Il traffico pesante che stenta a crescere fa perdere terreno a Piazza Affari al titolo.

Il bilancio 2009 di Atlantia ha mostrato dati molto interessanti e buoni soprattutto per il futuro, con proiezioni di crescita al 2012 molto confortanti, ma il traffico pesante che stenta a crescere fa perdere terreno a Piazza Affari al titolo.

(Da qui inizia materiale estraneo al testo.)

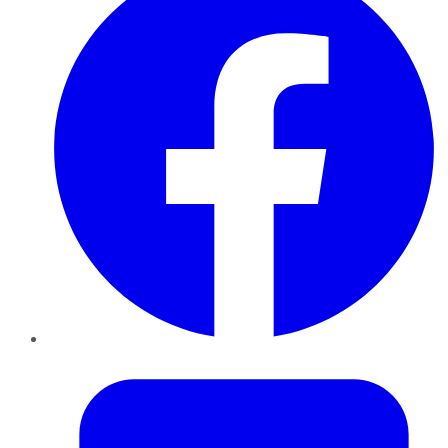
Twitter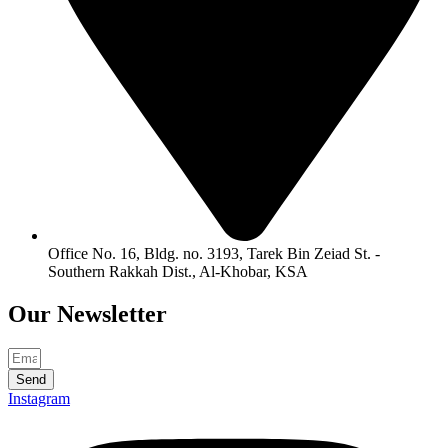
Office No. 16, Bldg. no. 3193, Tarek Bin Zeiad St. -
Southern Rakkah Dist., Al-Khobar, KSA
Our
Newsletter
Send
Instagram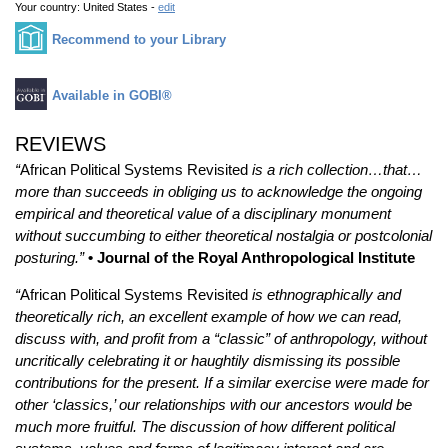
Your country:
United States -
edit
Recommend to your Library
Available in GOBI®
REVIEWS
“
African Political Systems Revisited
is a rich collection…that…
more than succeeds in obliging us to acknowledge the ongoing
empirical and theoretical value of a disciplinary monument
without succumbing to either theoretical nostalgia or postcolonial
posturing.”
• Journal of the Royal Anthropological Institute
“
African Political Systems Revisited
is ethnographically and
theoretically rich, an excellent example of how we can read,
discuss with, and profit from a “classic” of anthropology, without
uncritically celebrating it or haughtily dismissing its possible
contributions for the present. If a similar exercise were made for
other ‘classics,’ our relationships with our ancestors would be
much more fruitful. The discussion of how different political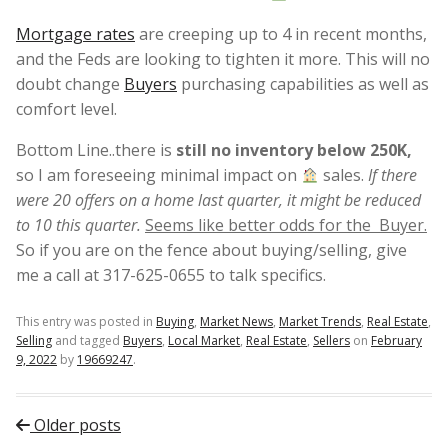
Mortgage rates
are creeping up to 4 in recent months,
and the Feds are looking to tighten it more. This will no
doubt change
Buyers
purchasing capabilities as well as
comfort level.
Bottom Line..there is
still no inventory below 250K,
so I am foreseeing minimal impact on
sales.
If there
were 20 offers on a home last quarter, it might be reduced
to 10 this quarter.
Seems like better odds for the Buyer.
So if you are on the fence about buying/selling, give
me a call at 317-625-0655 to talk specifics.
This entry was posted in
Buying
,
Market News
,
Market Trends
,
Real Estate
,
Selling
and tagged
Buyers
,
Local Market
,
Real Estate
,
Sellers
on
February
9, 2022
by
19669247
.
Post navigation
Older posts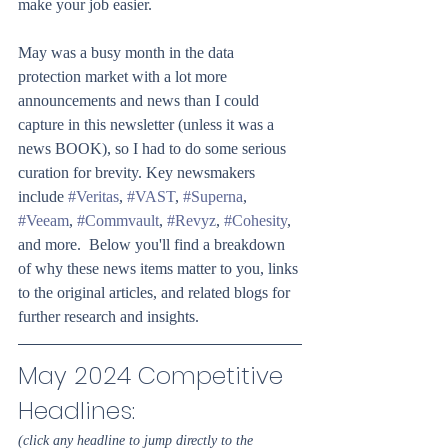
make your job easier.
May was a busy month in the data 
protection market with a lot more 
announcements and news than I could 
capture in this newsletter (unless it was a 
news BOOK), so I had to do some serious 
curation for brevity. Key newsmakers 
include 
#Veritas
, 
#VAST
, 
#Superna
, 
#Veeam
, 
#Commvault
, 
#Revyz
, 
#Cohesity
, 
and more.  Below you'll find a breakdown 
of why these news items matter to you, links 
to the original articles, and related blogs for 
further research and insights.
May 2024 Competitive 
Headlines: 
(click any headline to jump directly to the 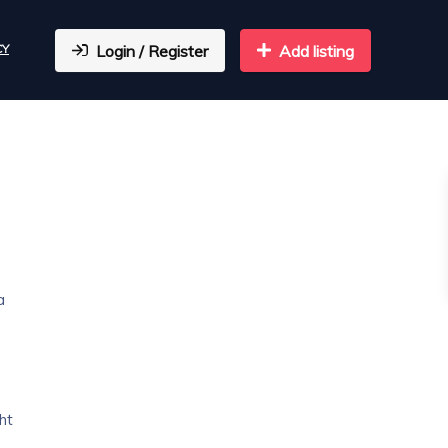
CY
Login / Register
Add listing
a
ht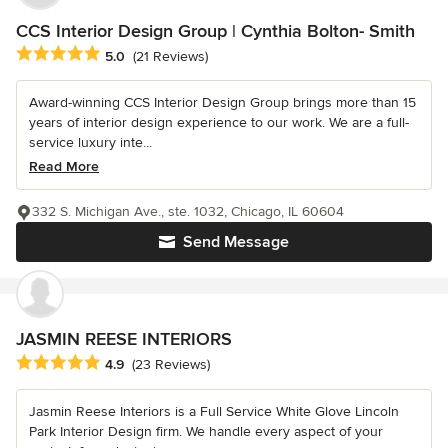
CCS Interior Design Group | Cynthia Bolton- Smith
Average rating: 5 out of 5 stars
5.0
(21 Reviews)
Award-winning CCS Interior Design Group brings more than 15
years of interior design experience to our work. We are a full-
service luxury inte...
Read More
332 S. Michigan Ave., ste. 1032, Chicago, IL 60604
Send Message
JASMIN REESE INTERIORS
Average rating: 4.9 out of 5 stars
4.9
(23 Reviews)
Jasmin Reese Interiors is a Full Service White Glove Lincoln
Park Interior Design firm. We handle every aspect of your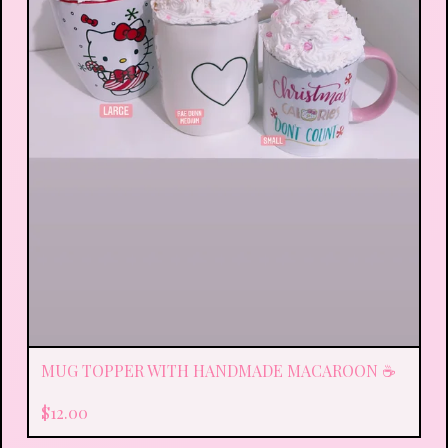
MUG TOPPER WITH HANDMADE MACAROON ☕️
$
12.00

Ieri Atlantia in borsa ha chiuso la seduta in calo dell’1,97% a quota 17,89 euro per azione. Ricordiamo che Atlantia ha comunicato per il 2009 un Ebitda a 2,2 miliardi, in crescita del 4,2% ed un utile netto in calo del 6% a quota 691 milioni.

Il traffico pesante è ancora debole perlomeno rimane positivo il traffico leggero, anche se va detto che comunque le attese della società per una ripresa del traffico sono buone. Equita Sim ha ridotto la stima di traffico 2010 da +1,5% a +0,9%; il dividendo crescerà di nuovo del 10% solo quando il traffico aumenterà del 2%.

Con il taglio della stima di crescita del dividendo da 10% a 5% fino al 2012, anche la valutazione di Atlantia è stata inevitabilmente vista al ribasso del 2% a 22,8 euro, con il rating che però è rimasto invariato a buy per l’IRR del titolo al 9,5% e i multipli inferiori al settore sul P/E e in linea l’EV/Ebitda a 9,4 volte.

Centrosim e Banca IMI scommettono ancora su Atlantia, infatti ne consigliano l’acquisto con target price rispettivamente di 22,2 euro e 24,60 euro. Addirittura c’è il caso di Banca Leonardo che ha alzato il prezzo obiettivo a 25 euro, dai 22 precedenti.